Using map within the description of a Switch fails with Alexa V3 discovery

Hi Guys

So it appears Alexa cant discover my device when my item file exists as below:

Switch FrontDoorMotion_Armed "[MAP(motion.map):%s] Front Door Motion Sensor" (gMotionSensors,Group_HabPanel_Dashboard) { alexa="PowerController.powerState" }

As soon as I omit the map portion in [] it works. Does anyone know how I go about using a MAP with the discovery process?

Thanks!

By convention, that would be [state description] on the right.
I’m not sure if that is a “rule”, nor what happens if you break it.
It certainly will not display “the other way around”

Switch FrontDoorMotion_Armed "Front Door Motion Sensor [MAP(motion.map):%s]" ...

I guess Alexa looks for a description of this Item and falls over at unexpected [

Seems so, I already tried changing the order without success.

I’m curious, why? I have never ever seen an Item label given in "[format] text" form, why would that be a sensible thing to try to fix an Alexa problem? Was there some clue pointing that way?

I’ve no idea what you mean. I use the map , as far as I know, it goes inside the “” like the description. Feel free to enlighten me if it’s meant to go elsewhere.

Well, this

Switch FrontDoorMotion_Armed "[MAP(motion.map):%s] Front Door Motion Sensor"

is different to this

Switch FrontDoorMotion_Armed "Front Door Motion Sensor [MAP(motion.map):%s]"

the [map] is not thrown into the “label” at random, it is placed second, after the actual label text.

Yes and what I’m saying is the placement, either before or after makes no difference to Alexa. She won’t discover it. The map actually works just fine at the start FYI. I’ve been using it like this for over 2 years but recently wanted to be able to turn them on/off via Alexa.

Hmm. Okay, I made a test with two Items (OH2.5) -

Switch testa "[MAP(motion.map):%s] Motion Sensor"
Switch testb "Motion Sensor [MAP(motion.map):%s]"

and inspected how they looked from REST API - this is the important thing, what the created Items look like from inside openHAB

{
  "link": "http://localhost:8080/rest/items/testa",
  "state": "NULL",
  "transformedState": "unknown",
  "stateDescription": {
    "pattern": "MAP(motion.map):%s",
    "readOnly": false,
    "options": []
  },
  "editable": false,
  "type": "Switch",
  "name": "testa",
  "label": "",
  "tags": [],
  "groupNames": []
}

{
  "link": "http://localhost:8080/rest/items/testb",
  "state": "NULL",
  "transformedState": "unknown",
  "stateDescription": {
    "pattern": "MAP(motion.map):%s",
    "readOnly": false,
    "options": []
  },
  "editable": false,
  "type": "Switch",
  "name": "testb",
  "label": "Motion Sensor",
  "tags": [],
  "groupNames": []
}

They’re different.
Only the conventional testb has a label field.
The unconventional testa has an empty label.

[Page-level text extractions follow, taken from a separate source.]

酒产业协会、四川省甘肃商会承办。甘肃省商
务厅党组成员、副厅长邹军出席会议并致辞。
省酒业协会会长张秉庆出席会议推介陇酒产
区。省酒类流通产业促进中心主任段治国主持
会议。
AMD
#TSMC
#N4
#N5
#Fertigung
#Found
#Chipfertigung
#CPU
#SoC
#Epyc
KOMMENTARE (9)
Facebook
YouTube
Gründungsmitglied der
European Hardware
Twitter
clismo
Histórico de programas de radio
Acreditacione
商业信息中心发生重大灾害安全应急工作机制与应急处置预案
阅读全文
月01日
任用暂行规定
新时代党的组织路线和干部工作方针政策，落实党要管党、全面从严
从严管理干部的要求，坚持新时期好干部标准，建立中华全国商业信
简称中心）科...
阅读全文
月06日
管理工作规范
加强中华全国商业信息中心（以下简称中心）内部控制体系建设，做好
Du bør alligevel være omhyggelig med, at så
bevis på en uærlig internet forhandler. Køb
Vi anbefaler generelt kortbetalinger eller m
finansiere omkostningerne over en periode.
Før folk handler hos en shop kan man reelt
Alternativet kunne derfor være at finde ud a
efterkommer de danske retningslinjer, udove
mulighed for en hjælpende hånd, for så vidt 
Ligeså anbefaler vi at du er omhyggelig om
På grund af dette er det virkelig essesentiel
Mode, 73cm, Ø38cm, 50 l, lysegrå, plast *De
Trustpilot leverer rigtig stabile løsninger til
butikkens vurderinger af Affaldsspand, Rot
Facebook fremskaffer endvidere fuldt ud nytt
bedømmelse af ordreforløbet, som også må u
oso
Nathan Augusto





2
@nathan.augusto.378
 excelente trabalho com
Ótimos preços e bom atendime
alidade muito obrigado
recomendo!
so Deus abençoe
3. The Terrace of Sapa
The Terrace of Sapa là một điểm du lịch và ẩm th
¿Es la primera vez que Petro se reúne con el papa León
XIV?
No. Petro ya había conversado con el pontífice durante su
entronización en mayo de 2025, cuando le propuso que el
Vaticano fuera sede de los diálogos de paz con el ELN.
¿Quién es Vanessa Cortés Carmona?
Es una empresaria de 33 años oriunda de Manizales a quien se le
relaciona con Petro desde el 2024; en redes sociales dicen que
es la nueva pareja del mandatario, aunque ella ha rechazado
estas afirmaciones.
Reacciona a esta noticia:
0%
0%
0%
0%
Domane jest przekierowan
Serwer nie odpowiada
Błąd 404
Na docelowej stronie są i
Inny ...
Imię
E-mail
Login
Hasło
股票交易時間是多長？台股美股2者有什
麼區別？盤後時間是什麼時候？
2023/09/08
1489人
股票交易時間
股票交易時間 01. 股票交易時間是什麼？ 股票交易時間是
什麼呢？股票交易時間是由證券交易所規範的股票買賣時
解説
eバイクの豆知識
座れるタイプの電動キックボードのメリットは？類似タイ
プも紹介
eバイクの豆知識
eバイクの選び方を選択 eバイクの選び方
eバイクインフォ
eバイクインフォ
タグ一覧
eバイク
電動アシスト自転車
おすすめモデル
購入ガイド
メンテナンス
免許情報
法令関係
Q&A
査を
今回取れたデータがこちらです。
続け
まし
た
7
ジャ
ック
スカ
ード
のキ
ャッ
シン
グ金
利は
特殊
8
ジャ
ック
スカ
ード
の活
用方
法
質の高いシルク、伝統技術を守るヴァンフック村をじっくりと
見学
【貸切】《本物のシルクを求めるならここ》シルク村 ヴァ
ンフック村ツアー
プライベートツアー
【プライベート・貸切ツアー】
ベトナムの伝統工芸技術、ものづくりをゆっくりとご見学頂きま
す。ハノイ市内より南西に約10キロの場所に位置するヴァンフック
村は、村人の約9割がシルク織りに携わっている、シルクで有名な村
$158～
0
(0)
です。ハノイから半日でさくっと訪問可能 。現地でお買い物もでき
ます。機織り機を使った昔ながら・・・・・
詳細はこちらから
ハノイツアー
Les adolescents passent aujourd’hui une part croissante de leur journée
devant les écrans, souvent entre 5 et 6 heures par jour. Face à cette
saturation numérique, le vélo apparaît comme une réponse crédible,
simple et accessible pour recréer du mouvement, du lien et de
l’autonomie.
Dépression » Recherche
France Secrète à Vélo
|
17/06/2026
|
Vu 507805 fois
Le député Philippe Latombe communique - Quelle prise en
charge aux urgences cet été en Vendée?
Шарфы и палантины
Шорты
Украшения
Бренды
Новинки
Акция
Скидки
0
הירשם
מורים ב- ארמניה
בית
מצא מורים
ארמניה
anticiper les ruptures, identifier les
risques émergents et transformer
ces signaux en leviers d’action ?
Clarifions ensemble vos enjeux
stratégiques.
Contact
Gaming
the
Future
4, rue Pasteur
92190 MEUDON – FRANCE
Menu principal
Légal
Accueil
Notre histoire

If you give labels in a sitemap or HABpanel, rather than relying on Item default label, you would never know.
I’m pretty sure Alexa uses the Item default labels.

Different openHAB versions may be more or less effective at syntax checking.

As always when editing files, a binding may need a restart to correctly pick up changes.

EDIT - yes there a few threads about Alexa not finding Items that have not been given a label

2 Likes

Cool, ill give the changes youve suggested a go and see. Thanks rossko57!